How about Zillow.com? As of today, Zillow displays 574,706 agent ratings on their site and the number is growing daily. I don’t understand why we are so reticent to share ratings on our sites, but agents have proven they are interested in participating in ratings programs beyond our own websites.
Curiosity
What do we do to stimulate our customer’s curiosity? We are reticent to share listing data and even less likely to surround listings with all of the information that gets them excited about moving to a new neighborhood. And how about Virtual Office Websites – Companies like Wolfnet, and Quantum Leads have been offering these exciting solutions for years, yet only a handful of brokers are still providing the depth of data that this type of data feed allows.
Identification
Consumers gravitate to brands they identify with. They feel like the company has their best interest in mind and shares the same attitudes and beliefs. In the real estate industry consumers identify with their agents, but not nearly enough with the brokers they work with. How can they identify with a company that delivers a different experience every time a customer works with them. Without setting and enforcing service consistency, there’s no way for a consumer to identify with a real estate brand.
Empowerment
The best brands empower their customers to connect with them – they invite them in to the “family” so to speak. They allow them to experience the brand in a variety of contexts. They do not pressure the consumer – instead they allow them to engage at the pace and method they choose. By treating potential new customers as “leads”, immediately putting them in a sales funnel and trying to categorize them we have destroyed their ability to work with us at the pace they choose.
Pride
Consumers that love their brand partners identify with them. They take pride in sharing stories about them with their friends.

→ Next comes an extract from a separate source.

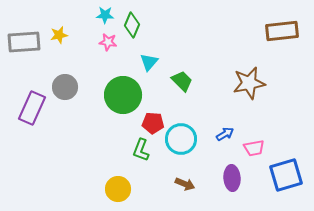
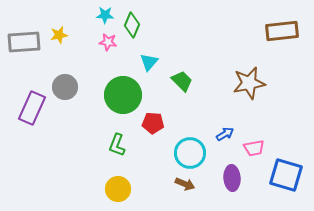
cyan circle: moved 9 px right, 14 px down
green L-shape: moved 24 px left, 5 px up
blue square: rotated 32 degrees clockwise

They talk about their brand choices and experiences online. By encouraging consumers to identify with individual agent brands, real estate brands have lost the opportunity to encourage consumers to brag about their affiliations with our brands. Consumers certainly will have a sense of pride about the home they purchase, but they are much less likely to talk about the brand they bought the home from. By not creating true brand differentiation and consistency there’s no way for a real estate brand to become one of the top 100 most loved brands no matter how hard we try.
It’s time for brand leaders to start thinking about ways to stop using the excuse that they work with “independent” agents and start thinking about ways to attract consumers AND agents by creating a specific and consistent brand experience.